Piotr Swat | Lightrocket | Getty Images

AppLovin CEO Adam Foroughi provided more clarity on the ad-tech company’s late-stage effort to acquire TikTok, calling his offer a “much stronger bid than others” on CNBC’s The Exchange Friday afternoon.

Foroughi said the company is proposing a merger between AppLovin and the entire global business of TikTok, characterizing the deal as a “partnership” where the Chinese could participate in the upside while AppLovin would run the app.

“If you pair our algorithm with the TikTok audience, the expansion on that platform for dollars spent will be through the roof,” Foroughi said.

The news comes as President Trump announced he would extend the deadline a second time for TikTok’s Chinese-owned parent company ByteDance to sell the U.S. subsidiary of TikTok to an American buyer or face an effective ban on U.S. app stores. The new deadline is now in June, which, as Foroughi described, “buys more time to put the pieces together” on AppLovin’s bid. 

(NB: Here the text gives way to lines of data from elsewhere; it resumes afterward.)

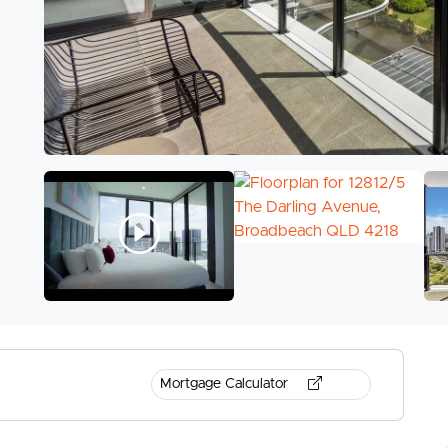
Mortgage Calculator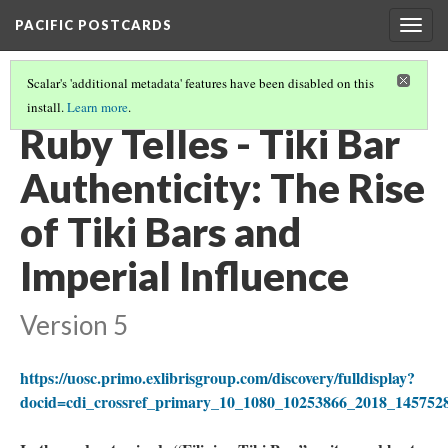
PACIFIC POSTCARDS
Togg
navig
Scalar's 'additional metadata' features have been disabled on this
install.
Learn more
.
PACIFIC POSTCARDS (S21 FINAL ESSAYS)
(14/15)
Ruby Telles - Tiki Bar
Authenticity: The Rise
of Tiki Bars and
Imperial Influence
Version 5
https://uosc.primo.exlibrisgroup.com/discovery/fulldisplay?
docid=cdi_crossref_primary_10_1080_10253866_2018_1457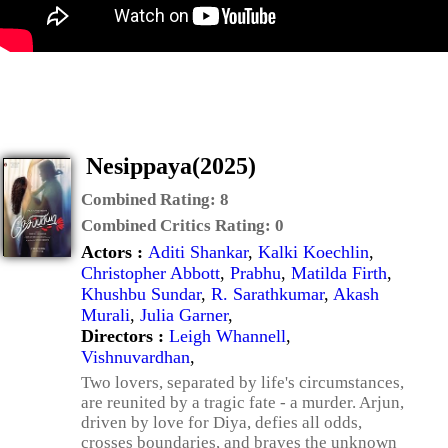
Nesippaya(2025)
Combined Rating:
8
Combined Critics Rating:
0
Actors :
Aditi Shankar
,
Kalki Koechlin
,
Christopher Abbott
,
Prabhu
,
Matilda Firth
,
Khushbu Sundar
,
R. Sarathkumar
,
Akash
Murali
,
Julia Garner
,
Directors :
Leigh Whannell
,
Vishnuvardhan
,
Two lovers, separated by life's circumstances,
are reunited by a tragic fate - a murder. Arjun,
driven by love for Diya, defies all odds,
crosses boundaries, and braves the unknown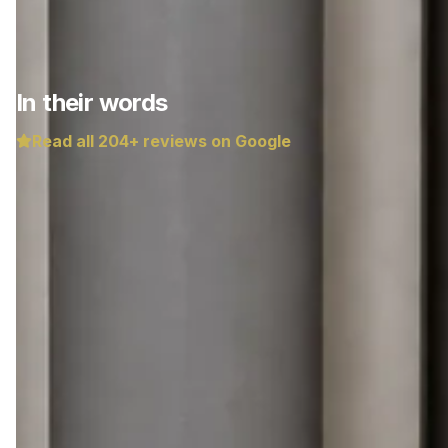
In their words
Read all
204
+ reviews on Google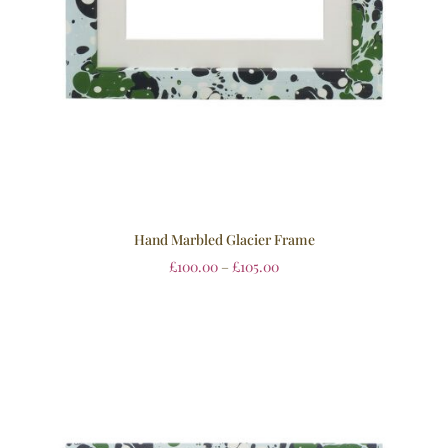
Hand Marbled Glacier Frame
£
100.00
–
£
105.00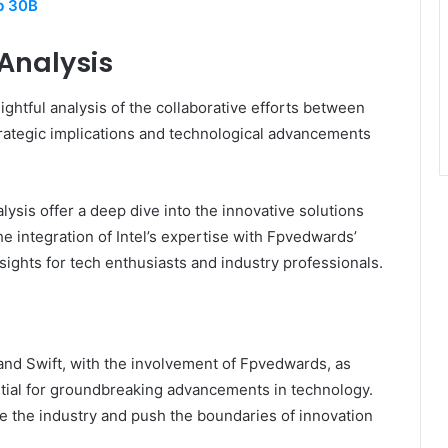
b 30B
 Analysis
htful analysis of the collaborative efforts between
trategic implications and technological advancements
lysis offer a deep dive into the innovative solutions
he integration of Intel’s expertise with Fpvedwards’
sights for tech enthusiasts and industry professionals.
 and Swift, with the involvement of Fpvedwards, as
tial for groundbreaking advancements in technology.
e the industry and push the boundaries of innovation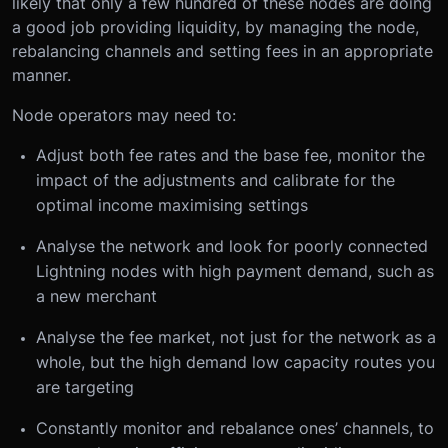
likely that only a few hundred of these nodes are doing
a good job providing liquidity, by managing the node,
rebalancing channels and setting fees in an appropriate
manner.
Node operators may need to:
Adjust both fee rates and the base fee, monitor the
impact of the adjustments and calibrate for the
optimal income maximising settings
Analyse the network and look for poorly connected
Lightning nodes with high payment demand, such as
a new merchant
Analyse the fee market, not just for the network as a
whole, but the high demand low capacity routes you
are targeting
Constantly monitor and rebalance ones’ channels, to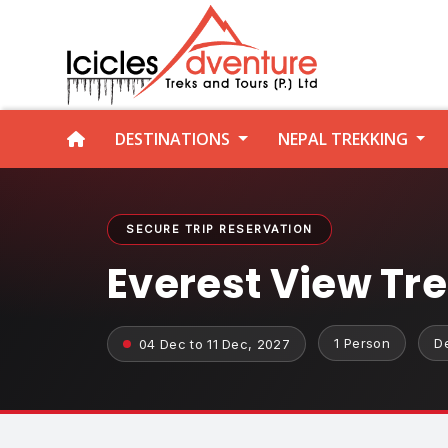
DESTINATIONS
NEPAL TREKKING
SECURE TRIP RESERVATION
Everest View Tr
1 Person
D
04 Dec to 11 Dec, 2027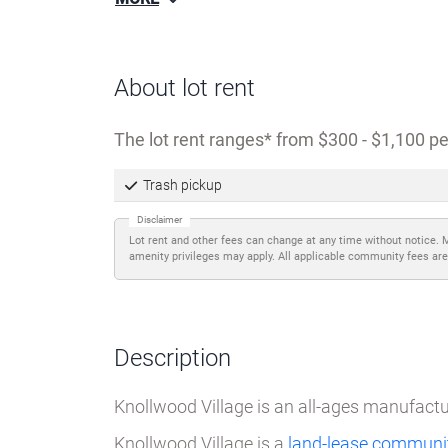
MORE
About lot rent
The lot rent ranges
from $300 - $1,100 pe
Trash pickup
Disclaimer
Lot rent and other fees can change at any time without notice. 
amenity privileges may apply. All applicable community fees are
Description
Knollwood Village is an all-ages manufac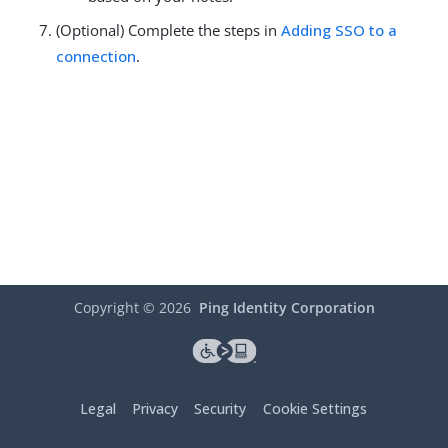
(Optional) Complete the steps in
Adding SSO to a
connection
.
Copyright ©
2026
Ping Identity Corporation
Legal
Privacy
Security
Cookie Settings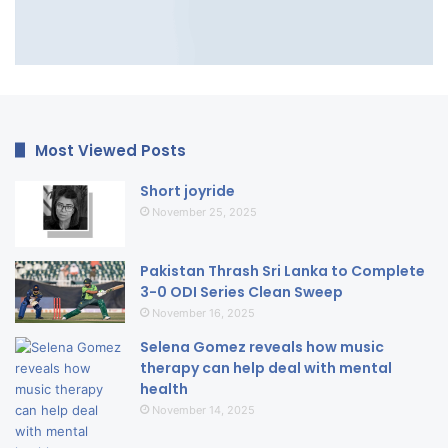
Most Viewed Posts
Short joyride
November 25, 2025
Pakistan Thrash Sri Lanka to Complete
3-0 ODI Series Clean Sweep
November 16, 2025
Selena Gomez reveals how music
therapy can help deal with mental
health
November 14, 2025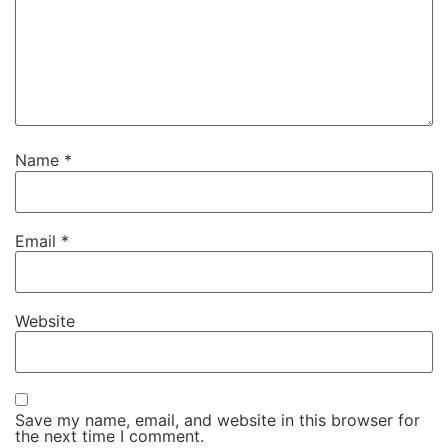
Name
*
Email
*
Website
Save my name, email, and website in this browser for
the next time I comment.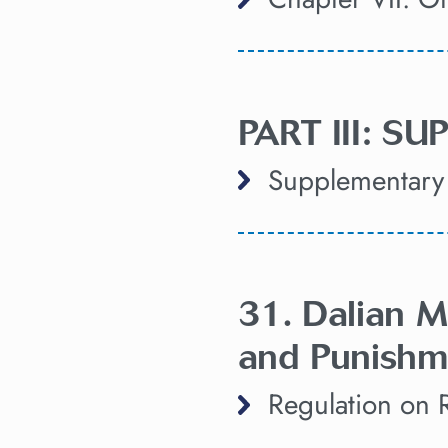
PART III: S
Supplementary 
31. Dalian M
and Punishm
Regulation on 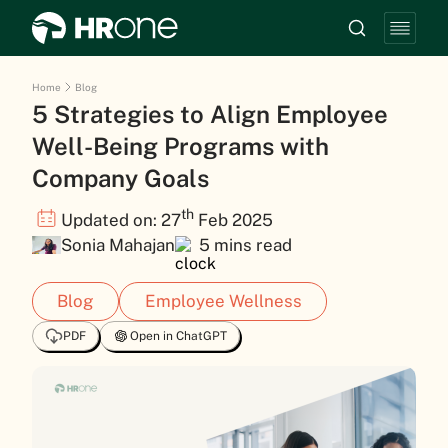
Home
Blog
5 Strategies to Align Employee
Well-Being Programs with
Company Goals
th
Updated on: 27
Feb 2025
Sonia Mahajan
5 mins read
Blog
Employee Wellness
PDF
Open in ChatGPT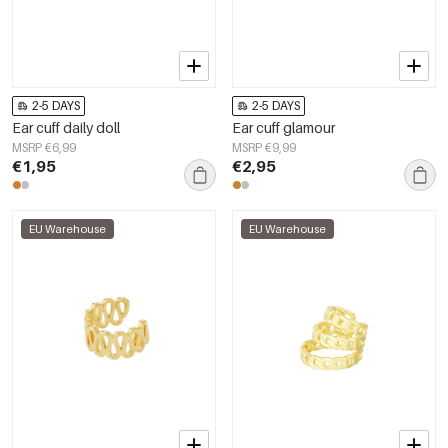
2-5 DAYS
2-5 DAYS
Ear cuff daily doll
Ear cuff glamour
MSRP €6,99
MSRP €9,99
€1,95
€2,95
EU Warehouse
EU Warehouse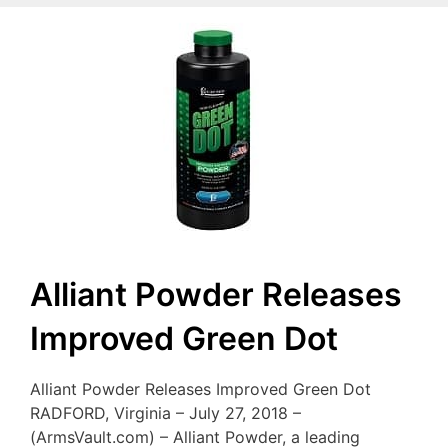
Alliant Powder Releases
Improved Green Dot
Alliant Powder Releases Improved Green Dot
RADFORD, Virginia – July 27, 2018 –
(ArmsVault.com) – Alliant Powder, a leading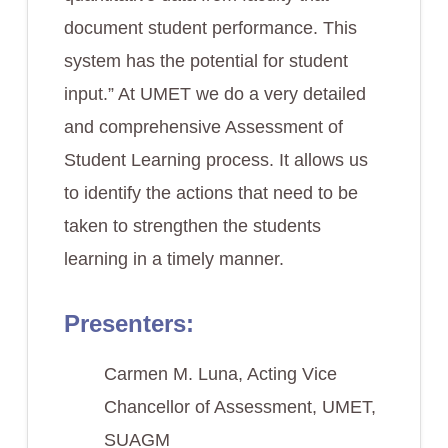
document student performance. This
system has the potential for student
input.” At UMET we do a very detailed
and comprehensive Assessment of
Student Learning process. It allows us
to identify the actions that need to be
taken to strengthen the students
learning in a timely manner.
Presenters:
Carmen M. Luna, Acting Vice
Chancellor of Assessment, UMET,
SUAGM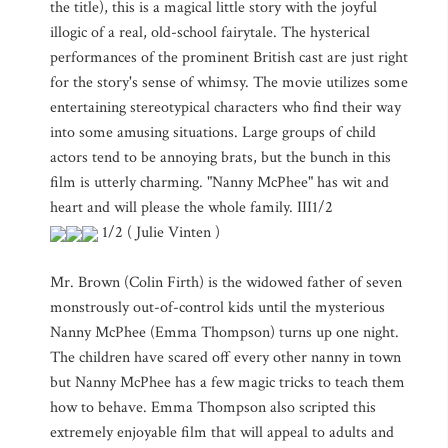
the title), this is a magical little story with the joyful
illogic of a real, old-school fairytale. The hysterical
performances of the prominent British cast are just right
for the story's sense of whimsy. The movie utilizes some
entertaining stereotypical characters who find their way
into some amusing situations. Large groups of child
actors tend to be annoying brats, but the bunch in this
film is utterly charming. "Nanny McPhee" has wit and
heart and will please the whole family. III1/2
1/2 ( Julie Vinten )
Mr. Brown (Colin Firth) is the widowed father of seven
monstrously out-of-control kids until the mysterious
Nanny McPhee (Emma Thompson) turns up one night.
The children have scared off every other nanny in town
but Nanny McPhee has a few magic tricks to teach them
how to behave. Emma Thompson also scripted this
extremely enjoyable film that will appeal to adults and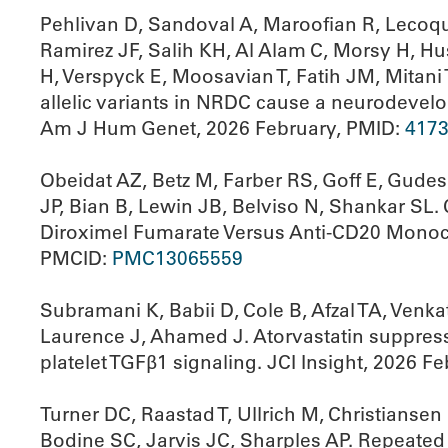
Pehlivan D, Sandoval A, Maroofian R, Lecoqui
Ramirez JF, Salih KH, Al Alam C, Morsy H, Hu
H, Verspyck E, Moosavian T, Fatih JM, Mitan
allelic variants in NRDC cause a neurodevelo
Am J Hum Genet, 2026 February, PMID:
417
Obeidat AZ, Betz M, Farber RS, Goff E, Gude
JP, Bian B, Lewin JB, Belviso N, Shankar SL.
Diroximel Fumarate Versus Anti-CD20 Monocl
PMCID:
PMC13065559
Subramani K, Babii D, Cole B, Afzal TA, Venk
Laurence J, Ahamed J. Atorvastatin suppresse
platelet TGFβ1 signaling. JCI Insight, 2026 F
Turner DC, Raastad T, Ullrich M, Christianse
Bodine SC, Jarvis JC, Sharples AP. Repeated 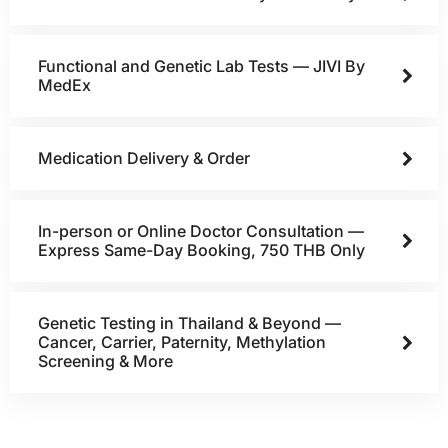
Functional and Genetic Lab Tests — JIVI By
MedEx
Medication Delivery & Order
In-person or Online Doctor Consultation —
Express Same-Day Booking, 750 THB Only
Genetic Testing in Thailand & Beyond —
Cancer, Carrier, Paternity, Methylation
Screening & More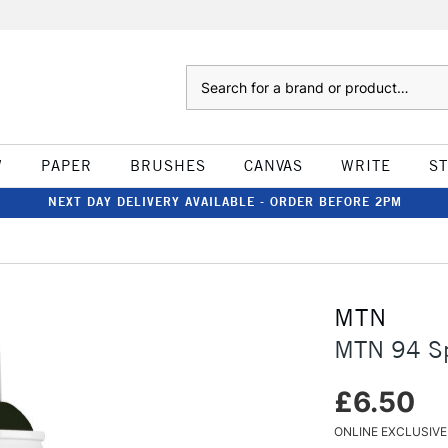
Search
W
PAPER
BRUSHES
CANVAS
WRITE
S
NEXT DAY DELIVERY AVAILABLE - ORDER BEFORE 2PM
MTN
MTN 94 Sp
£6.50
ONLINE EXCLUSIVE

“The president’s a great dealmaker — we’re proposing, essentially an enhancement to the deal that they’ve been working on, but a bigger version of all the deals contemplated,” he added.

AppLovin faces a crowded field of other interested U.S. backers, including Amazon, Oracle, billionaire Frank McCourt and his Project Liberty consortium, and numerous private equity firms. Some proposals reportedly structure the deal to give a U.S. buyer 50% ownership of the company, rather than a complete acquisition. The Chinese government will still need to approve the deal, and AppLovin’s interest in purchasing TikTok in “all markets outside of China” is “preliminary,” according to an April 3 SEC filing.

Correction: A prior version of this story incorrectly characterized China’s ongoing role in TikTok should AppLovin acquire the app.